In testimony to prosecutors captured on audiotape, Odebrecht admitted that his company bribed politicians from all the major Brazilian parties in exchange for appointing Petrobras executives at the public company. Dozens of congressmen, senators and ministers have so far been implicated in the scandal.
Odebrecht’s testimony dealt a body blow to the Workers’ Party of former President Luiz Inacio Lula da Silva, and his successor Dilma Rousseff.
Amid a deep political crisis, Dilma Rousseff was impeached in August 2016. Two weeks later, Lula was formally charged with corruption in connection with the Car Wash scandal.
While Brazil’s elites were being held to account, investigators were also making steady progress on the international front with the help of the US Department of Justice. The country is one of the world’s main destinies for financial transactions.
“This provides the United States jurisdiction over a good deal of money laundering crimes that happen around the world,” Dallagnol says. “The US acted in a very efficient way, identifying accounts kept in their country to launder money and delivering documents very quickly.
In December 2016, Odebrecht pleaded guilty to American charges that it provided almost $800m in bribes for more than 100 projects in 12 countries. It agreed to pay a $3.5bn fine and disclose details of its corrupt activities in Latin America and Africa.
According to Brandao, “Odebrecht, at least in the 12 countries it operated, had the same system, the same mechanism – plug and play. It was serial corruption.”
From Brazil to Panama: Fake companies and big deals
Odebrecht’s guilty plea in the US set off investigations throughout Latin America. Key to those efforts was deciphering how the money flowed from the company to corrupt officials through countries like Panama that specialise in offshore banking.
Rolando Rodriguez, who heads the investigative unit of the Panamanian newspaper La Prensa, says that “From Panama, money went out to officials from Brazil, officials from Peru and other parts of the world.”

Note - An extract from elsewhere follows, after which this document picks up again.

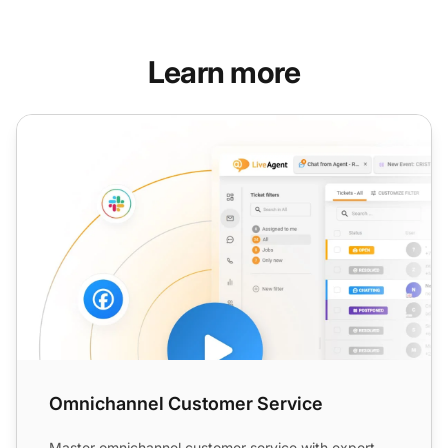
Learn more
Omnichannel Customer Service
Omnichannel Customer Service
Master omnichannel customer service with expert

Panama’s police investigators uncovered a Panamanian company tied to Odebrecht called Contructora Internacional del Sur.
“It was a fake company that received money from Odebrecht and sent it out to accounts in different countries, especially Switzerland,” Rodriquez says. “So, the laundering structure was set up using companies, most of them from Panama, as well as bank accounts, most of them from abroad.”
Many of the shell companies used by members of the Brazilian construction cartel to dispense bribes were set up by Mossack Fonseca, the law firm at the centre of the Panama Papers leak, which exposed the financial dealings of some of the most powerful and wealthy people in the world.
“Mossack Fonseca is one of the oldest firms that work on setting up shell corporations,” Rodriguez says. “So, by arriving here in Panama you resolve the problem of having to travel to 10 different countries to get 100 corporations.”
Panama was not only a good transit point for corrupt payments. It was also a place to land large construction projects at inflated prices. With projects of some $9bn, Odebrecht is the most important construction company in Panama. Between 2010 and 2014, according to the US Department of Justice, Odebrecht paid tens of millions of dollars in bribes to secure public works contracts. One of the most profitable was building the Coast Highway.
I do harm to a country for $2 or $3bn. I agree to pay $300m, $500m or a billion and, after some time, I walk away free. What a business.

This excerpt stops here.